*** Opening Data shown ***
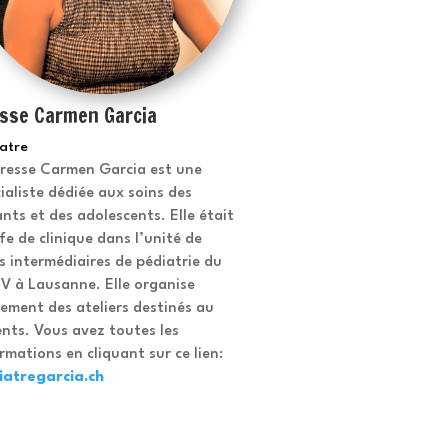
sse Carmen Garcia
atre
Dresse Carmen Garcia est une
ialiste dédiée aux soins des
nts et des adolescents. Elle était
fe de clinique dans l’unité de
s intermédiaires de pédiatrie du
V à Lausanne. Elle organise
ement des ateliers destinés au
nts. Vous avez toutes les
rmations en cliquant sur ce lien:
iatregarcia.ch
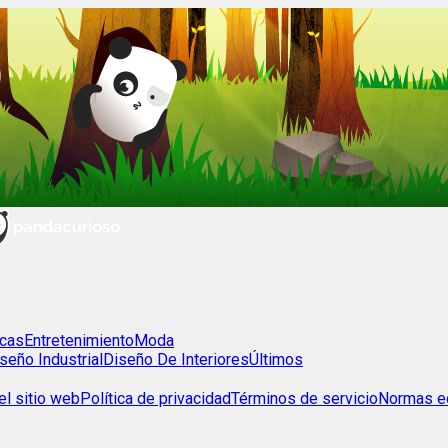
cas
Entretenimiento
Moda
seño Industrial
Diseño De Interiores
Últimos
l sitio web
Política de privacidad
Términos de servicio
Normas ed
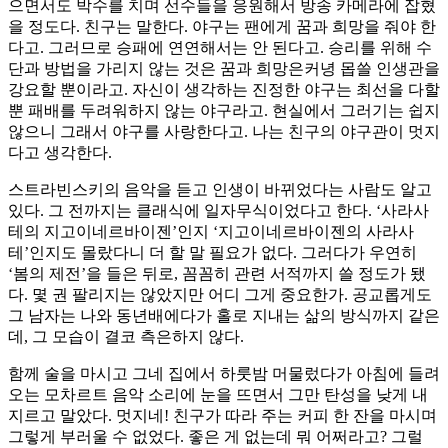
으면서도 박수를 치며 선수들을 응원해서 방송 카메라에 잡혔
을 정도다. 친구는 말한다. 야구는 팬에게 꿈과 희망을 줘야 한
다고. 그러므로 승패에 연연해서는 안 된다고. 승리를 위해 수
단과 방법을 가리지 않는 것은 꿈과 희망은커녕 몹쓸 인생관을
강요할 뿐이라고. 자신이 생각하는 진정한 야구는 최선을 다할
뿐 패배를 두려워하지 않는 야구라고. 현실에서 그러기는 쉽지
않으니 그래서 야구를 사랑한다고. 나는 친구의 야구관이 멋지
다고 생각한다.
스트라빈스키의 음악을 듣고 인생이 바뀌었다는 사람도 알고
있다. 그 전까지는 클래식에 일자무식이었다고 한다. ‘사라사
테의 지고이네르바이젠’인지 ‘지고이네르바이젠의 사라사
테’인지도 몰랐다니 더 할 말 필요가 없다. 그러다가 우연히
‘봄의 제전’을 들은 뒤로, 꼼꼼히 관련 서적까지 쓸 정도가 됐
다. 몇 권 팔리지는 않았지만 어디 그게 중요한가. 공교롭게도
그 남자는 나와 동년배에다가 홀로 지내는 삶의 방식까지 같은
데, 그 모습이 결코 측은하지 않다.
함께 술을 마시고 그네 집에서 하룻밤 머물렀다가 아침에 들려
오는 모차르트 음악 소리에 눈을 뜨면서 그만 탄성을 낮게 내
지르고 말았다. 멋지네! 친구가 따라 주는 커피 한 잔을 마시며
그렇게 부러울 수 없었다. 좋은 게 없는데 뭐 어쩌라고? 그럴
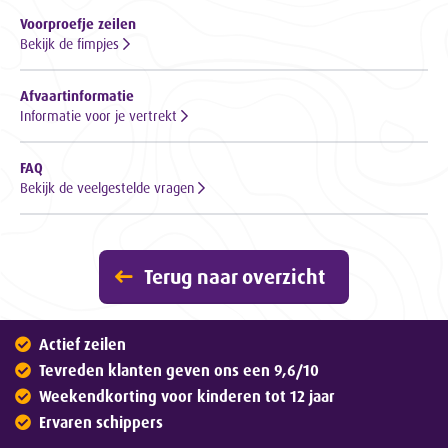
Voorproefje zeilen
Bekijk de fimpjes
Afvaartinformatie
Informatie voor je vertrekt
FAQ
Bekijk de veelgestelde vragen
Terug naar overzicht
Actief zeilen
Tevreden klanten geven ons een 9,6/10
Weekendkorting voor kinderen tot 12 jaar
Ervaren schippers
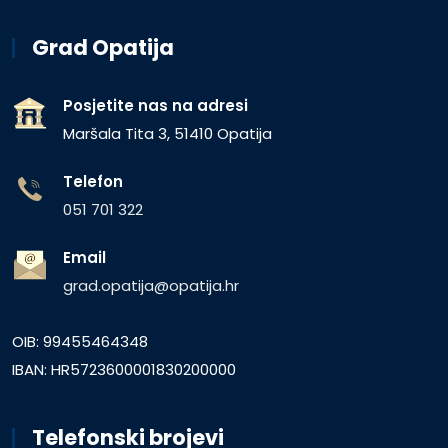
Grad Opatija
Posjetite nas na adresi
Maršala Tita 3, 51410 Opatija
Telefon
051 701 322
Email
grad.opatija@opatija.hr
OIB: 99455464348
IBAN: HR5723600001830200000
Telefonski brojevi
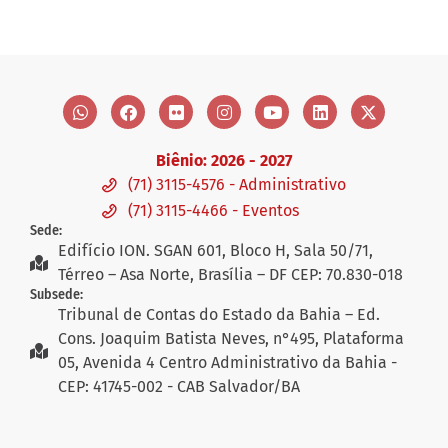
Biênio: 2026 - 2027
(71) 3115-4576 - Administrativo
(71) 3115-4466 - Eventos
Sede:
Edifício ION. SGAN 601, Bloco H, Sala 50/71,
Térreo – Asa Norte, Brasília – DF CEP: 70.830-018
Subsede:
Tribunal de Contas do Estado da Bahia – Ed.
Cons. Joaquim Batista Neves, n°495, Plataforma
05, Avenida 4 Centro Administrativo da Bahia -
CEP: 41745-002 - CAB Salvador/BA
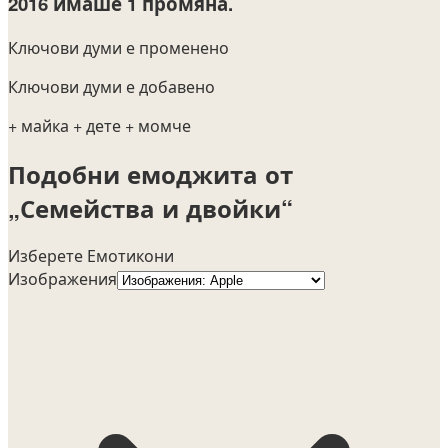
2016
имаше 1 промяна.
Ключови думи е променено
Ключови думи е добавено
+ майка
+ дете
+ момче
Подобни емоджита от
„Семейства и двойки“
Изберете Емотикони
Изображения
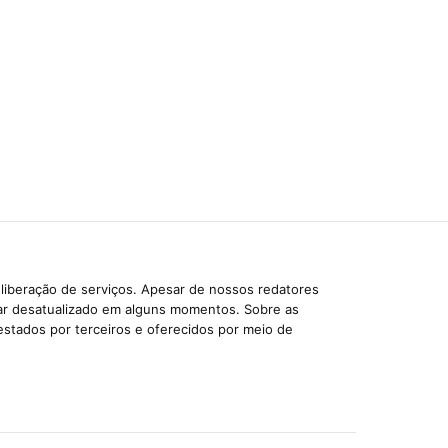
liberação de serviços. Apesar de nossos redatores
car desatualizado em alguns momentos. Sobre as
estados por terceiros e oferecidos por meio de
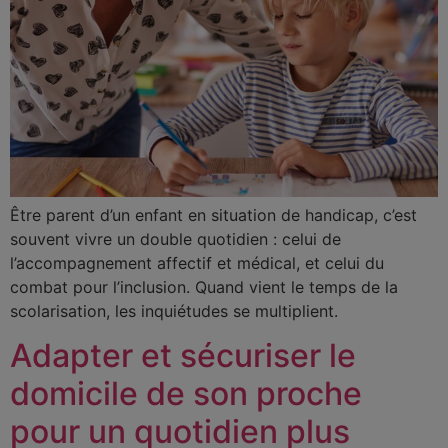
Être parent d’un enfant en situation de handicap, c’est
souvent vivre un double quotidien : celui de
l’accompagnement affectif et médical, et celui du
combat pour l’inclusion. Quand vient le temps de la
scolarisation, les inquiétudes se multiplient.
Adapter et sécuriser le
domicile de son proche
pour un quotidien plus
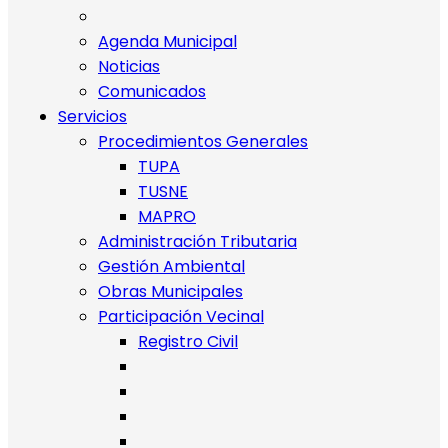
Agenda Municipal
Noticias
Comunicados
Servicios
Procedimientos Generales
TUPA
TUSNE
MAPRO
Administración Tributaria
Gestión Ambiental
Obras Municipales
Participación Vecinal
Registro Civil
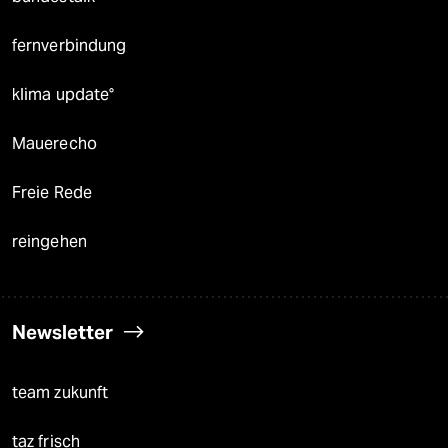
fernverbindung
klima update°
Mauerecho
Freie Rede
reingehen
Newsletter
team zukunft
taz frisch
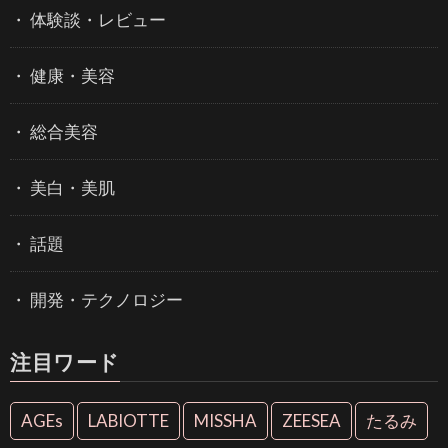
体験談・レビュー
健康・美容
総合美容
美白・美肌
話題
開発・テクノロジー
注目ワード
AGEs
LABIOTTE
MISSHA
ZEESEA
たるみ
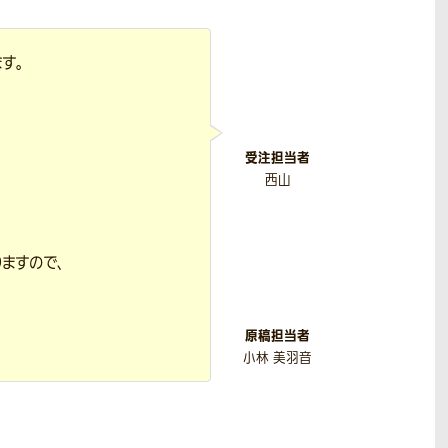
す。
受注担当者
西山
ますので、
原稿担当者
小林 美羽音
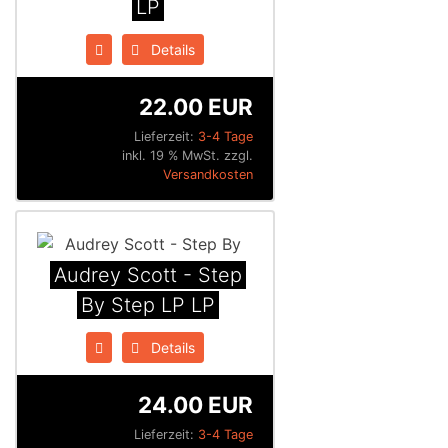
LP
Details
22.00 EUR
Lieferzeit:
3-4 Tage
inkl. 19 % MwSt. zzgl.
Versandkosten
Audrey Scott - Step
By Step LP LP
Details
24.00 EUR
Lieferzeit:
3-4 Tage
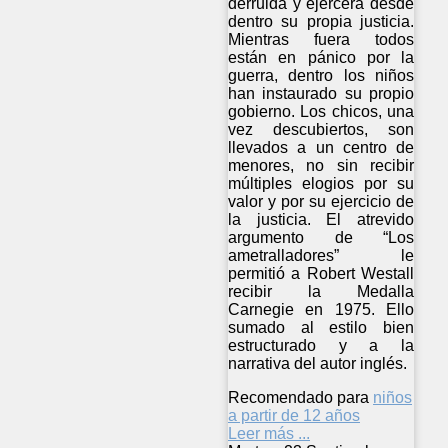
derruida y ejercerá desde
dentro su propia justicia.
Mientras fuera todos
están en pánico por la
guerra, dentro los niños
han instaurado su propio
gobierno. Los chicos, una
vez descubiertos, son
llevados a un centro de
menores, no sin recibir
múltiples elogios por su
valor y por su ejercicio de
la justicia. El atrevido
argumento de “Los
ametralladores” le
permitió a Robert Westall
recibir la Medalla
Carnegie en 1975. Ello
sumado al estilo bien
estructurado y a la
narrativa del autor inglés.
Recomendado para
niños
a partir de 12 años
Leer más ...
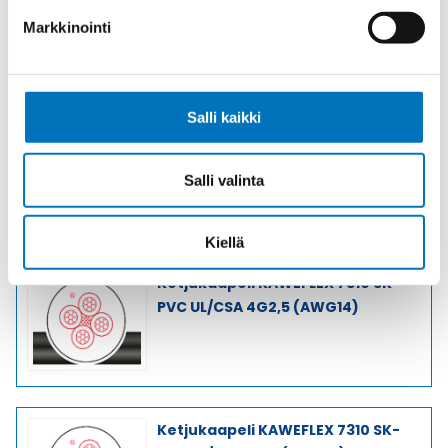
Markkinointi
Soita asiakaspalveluumme ark. 8-16
+358 9 2252 260
Tai lähetä sähköpostia
myynti@kaapelicenter.fi
Salli kaikki
Salli valinta
Saman kaapelin eri versiot
Kiellä
Ketjukaapeli KAWEFLEX 7310 SK-
PVC UL/CSA 4G2,5 (AWG14)
Ketjukaapeli KAWEFLEX 7310 SK-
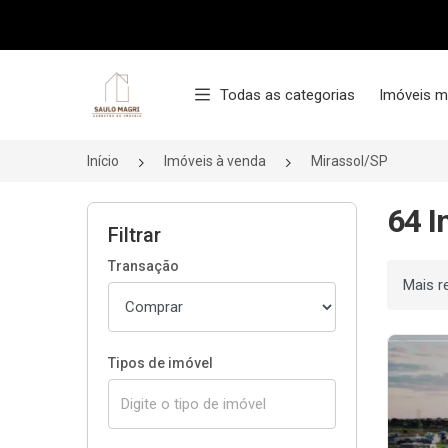
Página inicial
Todas as categorias
Imóveis m
Início
Imóveis à venda
Mirassol/SP
64 I
Filtrar
Transação
Ordenar
Tipos de imóvel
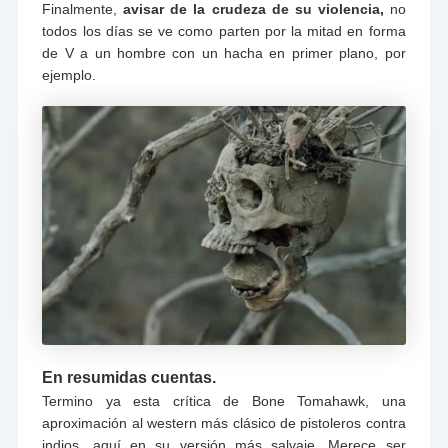
Finalmente,
avisar de la crudeza de su violencia,
no
todos los días se ve como parten por la mitad en forma
de V a un hombre con un hacha en primer plano, por
ejemplo.
En resumidas cuentas.
Termino ya esta crítica de Bone Tomahawk, una
aproximación al western más clásico de pistoleros contra
indios, aquí en su versión más salvaje. Merece ser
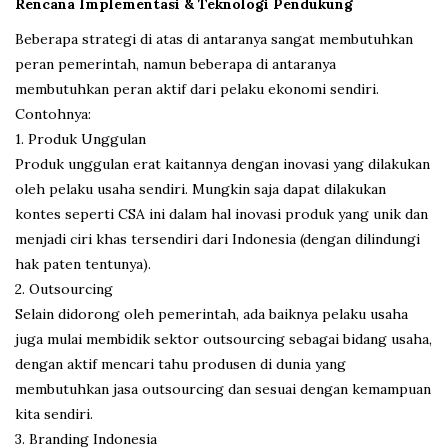
Rencana Implementasi & Teknologi Pendukung
Beberapa strategi di atas di antaranya sangat membutuhkan
peran pemerintah, namun beberapa di antaranya
membutuhkan peran aktif dari pelaku ekonomi sendiri.
Contohnya:
1. Produk Unggulan
Produk unggulan erat kaitannya dengan inovasi yang dilakukan
oleh pelaku usaha sendiri. Mungkin saja dapat dilakukan
kontes seperti CSA ini dalam hal inovasi produk yang unik dan
menjadi ciri khas tersendiri dari Indonesia (dengan dilindungi
hak paten tentunya).
2. Outsourcing
Selain didorong oleh pemerintah, ada baiknya pelaku usaha
juga mulai membidik sektor outsourcing sebagai bidang usaha,
dengan aktif mencari tahu produsen di dunia yang
membutuhkan jasa outsourcing dan sesuai dengan kemampuan
kita sendiri.
3. Branding Indonesia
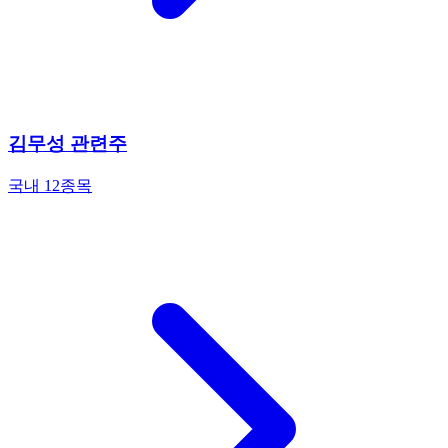
김무성 관련주
국내 12종목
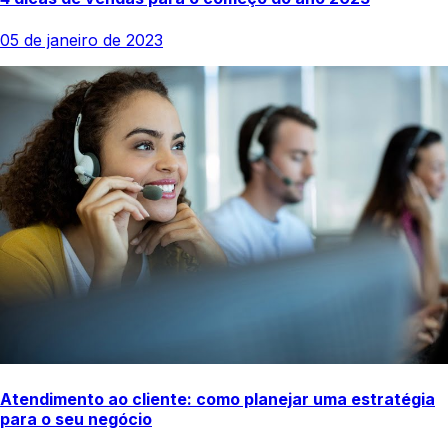
05 de janeiro de 2023
Atendimento ao cliente: como planejar uma estratégia
para o seu negócio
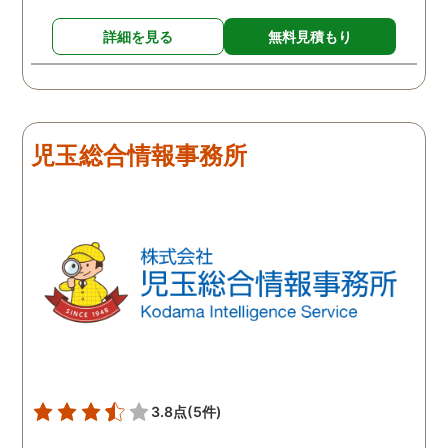
詳細を見る
無料見積もり
児玉総合情報事務所
3.8点
(5件)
*** Closing Data shown ***
What to produce —
Please write out all the entries above again exactly as they appear, skipping any images.

Written solution —
sse Carmen Garcia
atre
Dresse Carmen Garcia est une
ialiste dédiée aux soins des
nts et des adolescents. Elle était
fe de clinique dans l’unité de
s intermédiaires de pédiatrie du
V à Lausanne. Elle organise
ement des ateliers destinés au
nts. Vous avez toutes les
rmations en cliquant sur ce lien:
iatregarcia.ch
cas
Entretenimiento
Moda
seño Industrial
Diseño De Interiores
Últimos
l sitio web
Política de privacidad
Términos de servicio
Normas ed
으면서도 박수를 치며 선수들을 응원해서 방송 카메라에 잡혔
을 정도다. 친구는 말한다. 야구는 팬에게 꿈과 희망을 줘야 한
다고. 그러므로 승패에 연연해서는 안 된다고. 승리를 위해 수
단과 방법을 가리지 않는 것은 꿈과 희망은커녕 몹쓸 인생관을
강요할 뿐이라고. 자신이 생각하는 진정한 야구는 최선을 다할
뿐 패배를 두려워하지 않는 야구라고. 현실에서 그러기는 쉽지
않으니 그래서 야구를 사랑한다고. 나는 친구의 야구관이 멋지
다고 생각한다.
스트라빈스키의 음악을 듣고 인생이 바뀌었다는 사람도 알고
있다. 그 전까지는 클래식에 일자무식이었다고 한다. ‘사라사
테의 지고이네르바이젠’인지 ‘지고이네르바이젠의 사라사
테’인지도 몰랐다니 더 할 말 필요가 없다. 그러다가 우연히
‘봄의 제전’을 들은 뒤로, 꼼꼼히 관련 서적까지 쓸 정도가 됐
다. 몇 권 팔리지는 않았지만 어디 그게 중요한가. 공교롭게도
그 남자는 나와 동년배에다가 홀로 지내는 삶의 방식까지 같은
데, 그 모습이 결코 측은하지 않다.
함께 술을 마시고 그네 집에서 하룻밤 머물렀다가 아침에 들려
오는 모차르트 음악 소리에 눈을 뜨면서 그만 탄성을 낮게 내
지르고 말았다. 멋지네! 친구가 따라 주는 커피 한 잔을 마시며
그렇게 부러울 수 없었다. 좋은 게 없는데 뭐 어쩌라고? 그럴
Voorproefje zeilen
Bekijk de fimpjes
Afvaartinformatie
Informatie voor je vertrekt
FAQ
Bekijk de veelgestelde vragen
Terug naar overzicht
Actief zeilen
Tevreden klanten geven ons een 9,6/10
Weekendkorting voor kinderen tot 12 jaar
Ervaren schippers
Grad Opatija
Posjetite nas na adresi
Maršala Tita 3, 51410 Opatija
Telefon
051 701 322
Email
grad.opatija@opatija.hr
OIB: 99455464348
IBAN: HR5723600001830200000
Telefonski brojevi
Biênio: 2026 - 2027
(71) 3115-4576 - Administrativo
(71) 3115-4466 - Eventos
Sede:
Edifício ION. SGAN 601, Bloco H, Sala 50/71,
Térreo – Asa Norte, Brasília – DF CEP: 70.830-018
Subsede:
Tribunal de Contas do Estado da Bahia – Ed.
Cons. Joaquim Batista Neves, n°495, Plataforma
05, Avenida 4 Centro Administrativo da Bahia -
CEP: 41745-002 - CAB Salvador/BA
2016
имаше 1 промяна.
Ключови думи е променено
Ключови думи е добавено
+ майка
+ дете
+ момче
Подобни емоджита от
„Семейства и двойки“
Изберете Емотикони
Изображения
liberação de serviços. Apesar de nossos redatores
car desatualizado em alguns momentos. Sobre as
estados por terceiros e oferecidos por meio de
Être parent d’un enfant en situation de handicap, c’est
souvent vivre un double quotidien : celui de
l’accompagnement affectif et médical, et celui du
combat pour l’inclusion. Quand vient le temps de la
scolarisation, les inquiétudes se multiplient.
Adapter et sécuriser le
domicile de son proche
pour un quotidien plus
Agenda Municipal
Noticias
Comunicados
Servicios
Procedimientos Generales
TUPA
TUSNE
MAPRO
Administración Tributaria
Gestión Ambiental
Obras Municipales
Participación Vecinal
Registro Civil
fernverbindung
klima update°
Mauerecho
Freie Rede
reingehen
Newsletter
team zukunft
taz frisch
体験談・レビュー
健康・美容
総合美容
美白・美肌
話題
開発・テクノロジー
注目ワード
AGEs
LABIOTTE
MISSHA
ZEESEA
たるみ
す。
受注担当者
西山
ますので、
原稿担当者
小林 美羽音
LP
Details
22.00 EUR
Lieferzeit:
3-4 Tage
inkl. 19 % MwSt. zzgl.
Versandkosten
Audrey Scott - Step
By Step LP LP
Details
24.00 EUR
Lieferzeit:
3-4 Tage
derruida y ejercerá desde
dentro su propia justicia.
Mientras fuera todos
están en pánico por la
guerra, dentro los niños
han instaurado su propio
gobierno. Los chicos, una
vez descubiertos, son
llevados a un centro de
menores, no sin recibir
múltiples elogios por su
valor y por su ejercicio de
la justicia. El atrevido
argumento de “Los
ametralladores” le
permitió a Robert Westall
recibir la Medalla
Carnegie en 1975. Ello
sumado al estilo bien
estructurado y a la
narrativa del autor inglés.
Recomendado para
niños
a partir de 12 años
Leer más ...
Markkinointi
Soita asiakaspalveluumme ark. 8-16
+358 9 2252 260
Tai lähetä sähköpostia
myynti@kaapelicenter.fi
Salli kaikki
Salli valinta
Saman kaapelin eri versiot
Kiellä
Ketjukaapeli KAWEFLEX 7310 SK-
PVC UL/CSA 4G2,5 (AWG14)
Ketjukaapeli KAWEFLEX 7310 SK-
Página inicial
Todas as categorias
Imóveis m
Início
Imóveis à venda
Mirassol/SP
64 I
Filtrar
Transação
Ordenar
Tipos de imóvel
Finalmente,
avisar de la crudeza de su violencia,
no
todos los días se ve como parten por la mitad en forma
de V a un hombre con un hacha en primer plano, por
ejemplo.
En resumidas cuentas.
Termino ya esta crítica de Bone Tomahawk, una
aproximación al western más clásico de pistoleros contra
indios, aquí en su versión más salvaje. Merece ser
Rencana Implementasi & Teknologi Pendukung
Beberapa strategi di atas di antaranya sangat membutuhkan
peran pemerintah, namun beberapa di antaranya
membutuhkan peran aktif dari pelaku ekonomi sendiri.
Contohnya:
1. Produk Unggulan
Produk unggulan erat kaitannya dengan inovasi yang dilakukan
oleh pelaku usaha sendiri. Mungkin saja dapat dilakukan
kontes seperti CSA ini dalam hal inovasi produk yang unik dan
menjadi ciri khas tersendiri dari Indonesia (dengan dilindungi
hak paten tentunya).
2. Outsourcing
Selain didorong oleh pemerintah, ada baiknya pelaku usaha
juga mulai membidik sektor outsourcing sebagai bidang usaha,
dengan aktif mencari tahu produsen di dunia yang
membutuhkan jasa outsourcing dan sesuai dengan kemampuan
kita sendiri.
3. Branding Indonesia
김무성 관련주
국내 12종목
05 de janeiro de 2023
Atendimento ao cliente: como planejar uma estratégia
para o seu negócio
詳細を見る
無料見積もり
児玉総合情報事務所
3.8点
(5件)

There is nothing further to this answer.